What are the signs of low stomach acid?

Low stomach acid results in a condition known as hypochlorhydria, while achlorhydrin is a complete lack of stomach acid. It is often a secondary symptom of another condition, but it can also result from the use of antacids, radiation therapy to the stomach, or complications from gastric bypass surgery. The risks of this condition are unknown, but it can lead to an increased risk of stomach cancer.

Stomach acid is a very important part of the digestive system. It maintains a low pH in the stomach, which triggers the release of the enzyme pepsin to break down protein in the diet. Also, stomach acid helps prevent the growth of bacteria that cannot survive in a highly acidic environment.

A person suffering from low stomach acid may experience various gastrointestinal symptoms, many similar to those of acid reflux disease. Such symptoms include pain or difficulty swallowing, regurgitation, nausea, heartburn, and excessive salivation. The condition can also contribute to abnormal bacterial growth in the gastrointestinal tract, causing symptoms such as diarrhea and poor absorption of nutrients and vitamins. The risk of certain bacterial infections is increased, including Vibrio vulnificus a close relative of cholera that is often found in shellfish.

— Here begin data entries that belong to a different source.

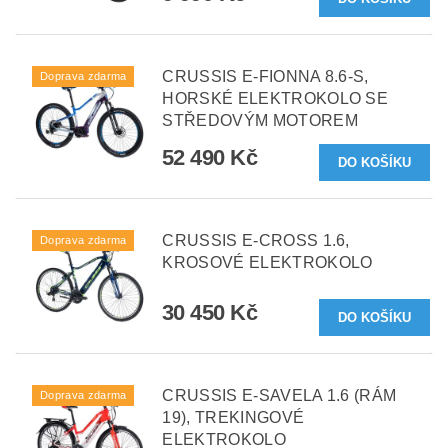
CRUSSIS E-FIONNA 8.6-S,
Doprava zdarma
HORSKÉ ELEKTROKOLO SE
STŘEDOVÝM MOTOREM
52 490 Kč
CRUSSIS E-CROSS 1.6,
Doprava zdarma
KROSOVÉ ELEKTROKOLO
30 450 Kč
CRUSSIS E-SAVELA 1.6 (RÁM
Doprava zdarma
19), TREKINGOVÉ
ELEKTROKOLO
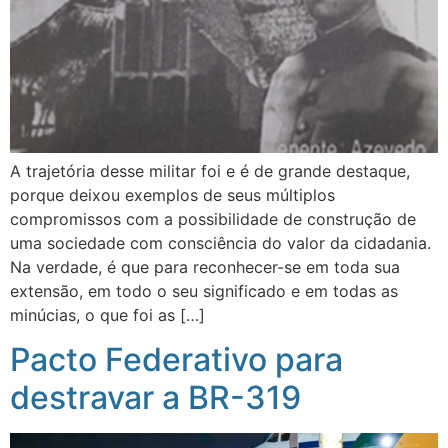
A trajetória desse militar foi e é de grande destaque,
porque deixou exemplos de seus múltiplos
compromissos com a possibilidade de construção de
uma sociedade com consciência do valor da cidadania.
Na verdade, é que para reconhecer-se em toda sua
extensão, em todo o seu significado e em todas as
minúcias, o que foi as […]
Pacto Federativo para
destravar a BR-319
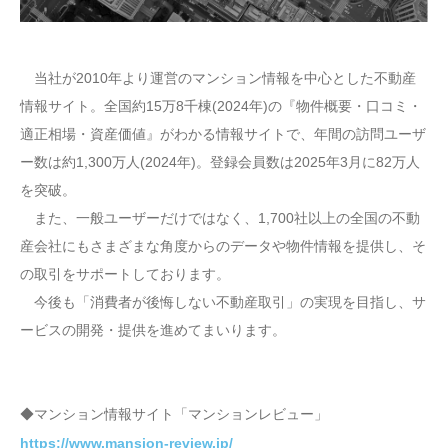
当社が2010年より運営のマンション情報を中心とした不動産
情報サイト。全国約15万8千棟(2024年)の『物件概要・口コミ・
適正相場・資産価値』がわかる情報サイトで、年間の訪問ユーザ
ー数は約1,300万人(2024年)。登録会員数は2025年3月に82万人
を突破。
また、一般ユーザーだけではなく、1,700社以上の全国の不動
産会社にもさまざまな角度からのデータや物件情報を提供し、そ
の取引をサポートしております。
今後も「消費者が後悔しない不動産取引」の実現を目指し、サ
ービスの開発・提供を進めてまいります。
◆マンション情報サイト「マンションレビュー」
https://www.mansion-review.jp/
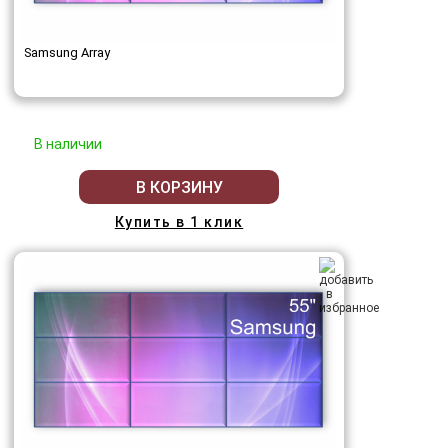
Samsung Array
В наличии
В КОРЗИНУ
Купить в 1 клик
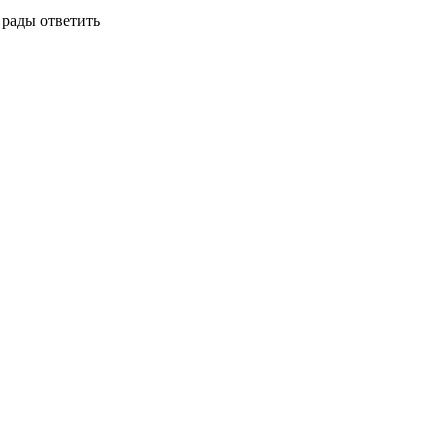
 рады ответить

Some of the diseases that can cause low stomach acid levels are autoimmune disorders in which the cells responsible for producing stomach acid are attacked; VIPoma, a pancreatic tumor that secretes vasoactive intestinal peptide (VIP); stomach cancer; pernicious anemia; Infection by Helicobacter pylori ; and rare diseases, including congenital mucolipidosis. If you experience any of the symptoms, it is important to see a medical professional as soon as possible, whether or not you know that any of the risk factors apply to you. Gastrointestinal symptoms are not only uncomfortable, they can also be extremely dangerous. Low stomach acid is just one of many conditions that can cause gastrointestinal symptoms, and it's often just a symptom of something more serious.